## Stored data
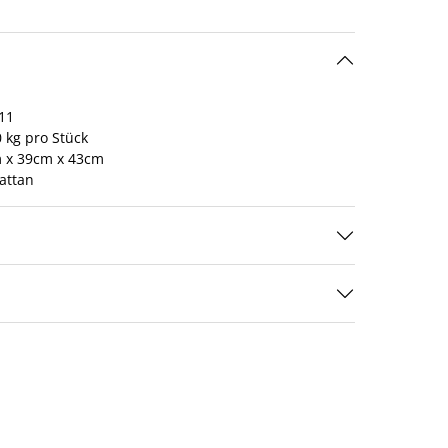
11
 kg pro Stück
 x 39cm x 43cm
attan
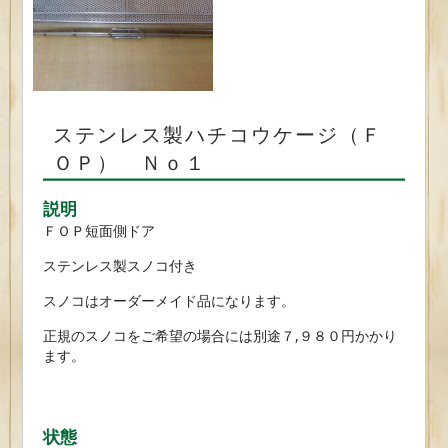
ステンレス製ハチコウケージ（Ｆ
ＯＰ） Ｎｏ１
説明
ＦＯＰ短面側ドア
ステンレス製スノコ付き
スノコはオーダーメイド品になります。
正規のスノコをご希望の場合には別途７,９８０円かかり
ます。
状態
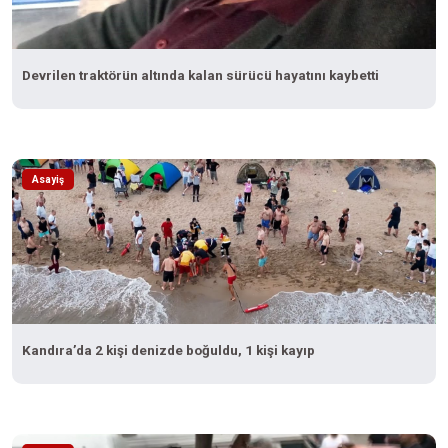
Devrilen traktörün altında kalan sürücü hayatını kaybetti
Asayiş
Kandıra’da 2 kişi denizde boğuldu, 1 kişi kayıp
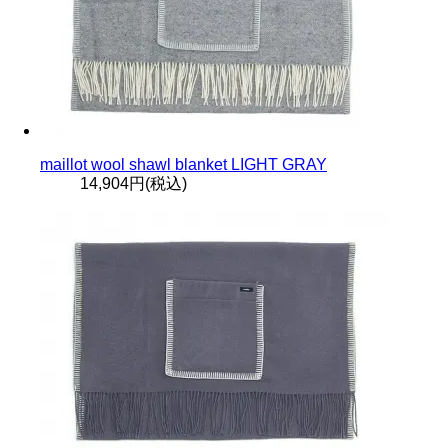
maillot wool shawl blanket LIGHT GRAY
14,904円(税込)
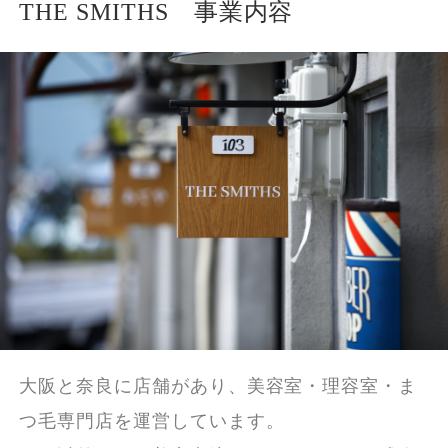
THE SMITHS 事業内容
大阪と奈良に店舗があり、美容室・理容室・ま
つ毛専門店を運営しています。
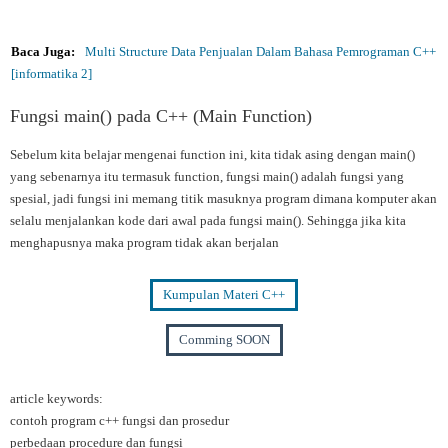
Baca Juga:
Multi Structure Data Penjualan Dalam Bahasa Pemrograman C++
[informatika 2]
Fungsi main() pada C++ (Main Function)
Sebelum kita belajar mengenai function ini, kita tidak asing dengan main()
yang sebenarnya itu termasuk function, fungsi main() adalah fungsi yang
spesial, jadi fungsi ini memang titik masuknya program dimana komputer akan
selalu menjalankan kode dari awal pada fungsi main(). Sehingga jika kita
menghapusnya maka program tidak akan berjalan
Kumpulan Materi C++
Comming SOON
article keywords:
contoh program c++ fungsi dan prosedur
perbedaan procedure dan fungsi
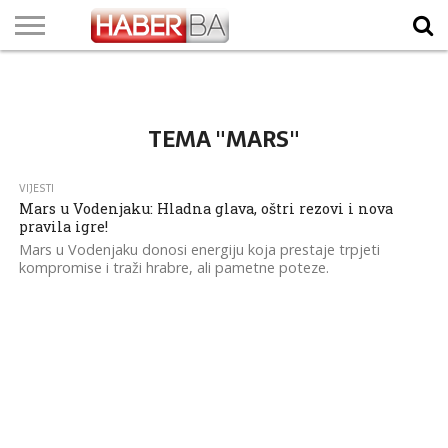
VIJESTI
BIZNIS
SPORT
SHOWBIZ
LIFESTYLE
SCI-
AUTO
ZANIMLJIVOSTI
FOTO
VIDEO
TV
VREMENSKA
STANJE NA
KURSNA
O
MARKETING
IMPRESSUM
KONTAKT
TECH
PROGRAM
PROGNOZA
PUTEVIMA
LISTA
NAMA
TEMA "MARS"
VIJESTI
Mars u Vodenjaku: Hladna glava, oštri rezovi i nova
pravila igre!
Mars u Vodenjaku donosi energiju koja prestaje trpjeti
kompromise i traži hrabre, ali pametne poteze.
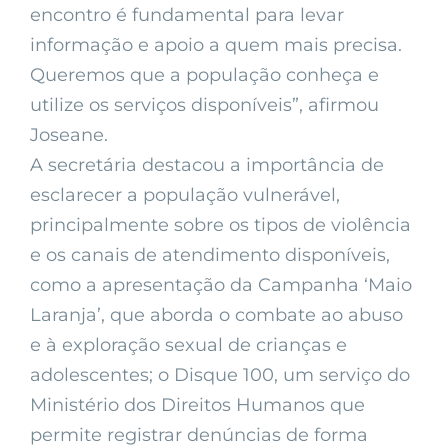
encontro é fundamental para levar
informação e apoio a quem mais precisa.
Queremos que a população conheça e
utilize os serviços disponíveis”, afirmou
Joseane.
A secretária destacou a importância de
esclarecer a população vulnerável,
principalmente sobre os tipos de violência
e os canais de atendimento disponíveis,
como a apresentação da Campanha ‘Maio
Laranja’, que aborda o combate ao abuso
e à exploração sexual de crianças e
adolescentes; o Disque 100, um serviço do
Ministério dos Direitos Humanos que
permite registrar denúncias de forma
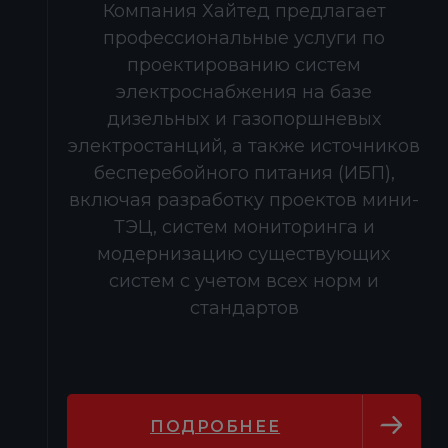
Компания Хайтед предлагает
профессиональные услуги по
проектированию систем
электроснабжения на базе
дизельных и газопоршневых
электростанций, а также источников
бесперебойного питания (ИБП),
включая разработку проектов мини-
ТЭЦ, систем мониторинга и
модернизацию существующих
систем с учетом всех норм и
стандартов
ПОДРОБНЕЕ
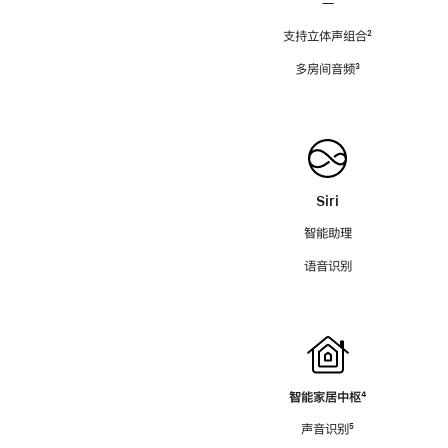
—
支持立体声组合
脚
²
注
多房间音频
脚
³
注
Siri
智能助理
语音识别
智能家居中枢
脚
⁴
注
声音识别
脚
⁵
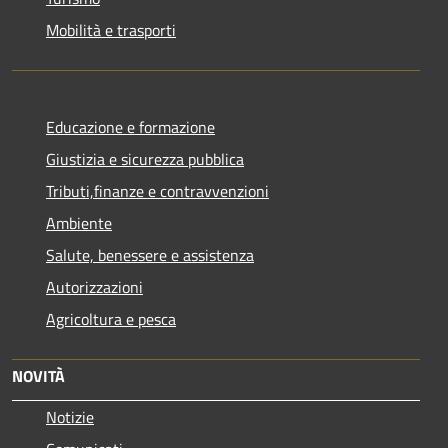
Mobilità e trasporti
Educazione e formazione
Giustizia e sicurezza pubblica
Tributi,finanze e contravvenzioni
Ambiente
Salute, benessere e assistenza
Autorizzazioni
Agricoltura e pesca
NOVITÀ
Notizie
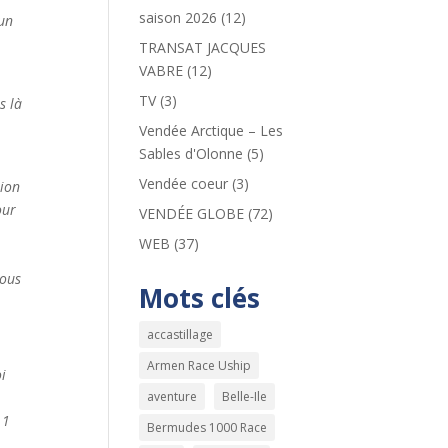
saison 2026
(12)
’un
TRANSAT JACQUES
VABRE
(12)
TV
(3)
s là
Vendée Arctique – Les
Sables d'Olonne
(5)
Vendée coeur
(3)
tion
our
VENDÉE GLOBE
(72)
WEB
(37)
sous
Mots clés
accastillage
Armen Race Uship
oi
aventure
Belle-Ile
 1
Bermudes 1000 Race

## What to produce
With the images omitted, return the full material exactly.

## Answer below
11
 kg pro Stück
 x 39cm x 43cm
attan
ステンレス製ハチコウケージ（Ｆ
ＯＰ） Ｎｏ１
説明
ＦＯＰ短面側ドア
ステンレス製スノコ付き
スノコはオーダーメイド品になります。
正規のスノコをご希望の場合には別途７,９８０円かかり
ます。
状態
Devrilen traktörün altında kalan sürücü hayatını kaybetti
Asayiş
Kandıra’da 2 kişi denizde boğuldu, 1 kişi kayıp
maillot wool shawl blanket LIGHT GRAY
14,904円(税込)
THE SMITHS 事業内容
大阪と奈良に店舗があり、美容室・理容室・ま
つ毛専門店を運営しています。
Baca Juga:
Multi Structure Data Penjualan Dalam Bahasa Pemrograman C++
[informatika 2]
Fungsi main() pada C++ (Main Function)
Sebelum kita belajar mengenai function ini, kita tidak asing dengan main()
yang sebenarnya itu termasuk function, fungsi main() adalah fungsi yang
spesial, jadi fungsi ini memang titik masuknya program dimana komputer akan
selalu menjalankan kode dari awal pada fungsi main(). Sehingga jika kita
menghapusnya maka program tidak akan berjalan
Kumpulan Materi C++
Comming SOON
article keywords:
contoh program c++ fungsi dan prosedur
perbedaan procedure dan fungsi
VIJESTI
BIZNIS
SPORT
SHOWBIZ
LIFESTYLE
SCI-
AUTO
ZANIMLJIVOSTI
FOTO
VIDEO
TV
VREMENSKA
STANJE NA
KURSNA
O
MARKETING
IMPRESSUM
KONTAKT
TECH
PROGRAM
PROGNOZA
PUTEVIMA
LISTA
NAMA
TEMA "MARS"
VIJESTI
Mars u Vodenjaku: Hladna glava, oštri rezovi i nova
pravila igre!
Mars u Vodenjaku donosi energiju koja prestaje trpjeti
kompromise i traži hrabre, ali pametne poteze.
encontro é fundamental para levar
informação e apoio a quem mais precisa.
Queremos que a população conheça e
utilize os serviços disponíveis”, afirmou
Joseane.
A secretária destacou a importância de
esclarecer a população vulnerável,
principalmente sobre os tipos de violência
e os canais de atendimento disponíveis,
como a apresentação da Campanha ‘Maio
Laranja’, que aborda o combate ao abuso
e à exploração sexual de crianças e
adolescentes; o Disque 100, um serviço do
Ministério dos Direitos Humanos que
permite registrar denúncias de forma
Компания Хайтед предлагает
профессиональные услуги по
проектированию систем
электроснабжения на базе
дизельных и газопоршневых
электростанций, а также источников
бесперебойного питания (ИБП),
включая разработку проектов мини-
ТЭЦ, систем мониторинга и
модернизацию существующих
систем с учетом всех норм и
стандартов
ПОДРОБНЕЕ
—
支持立体声组合
脚
²
注
多房间音频
脚
³
注
Siri
智能助理
语音识别
智能家居中枢
脚
⁴
注
声音识别
脚
⁵
Mobilità e trasporti
Educazione e formazione
Giustizia e sicurezza pubblica
Tributi,finanze e contravvenzioni
Ambiente
Salute, benessere e assistenza
Autorizzazioni
Agricoltura e pesca
NOVITÀ
Notizie
saison 2026
(12)
’un
TRANSAT JACQUES
VABRE
(12)
TV
(3)
s là
Vendée Arctique – Les
Sables d'Olonne
(5)
Vendée coeur
(3)
tion
our
VENDÉE GLOBE
(72)
WEB
(37)
sous
Mots clés
accastillage
Armen Race Uship
oi
aventure
Belle-Ile
 1
Bermudes 1000 Race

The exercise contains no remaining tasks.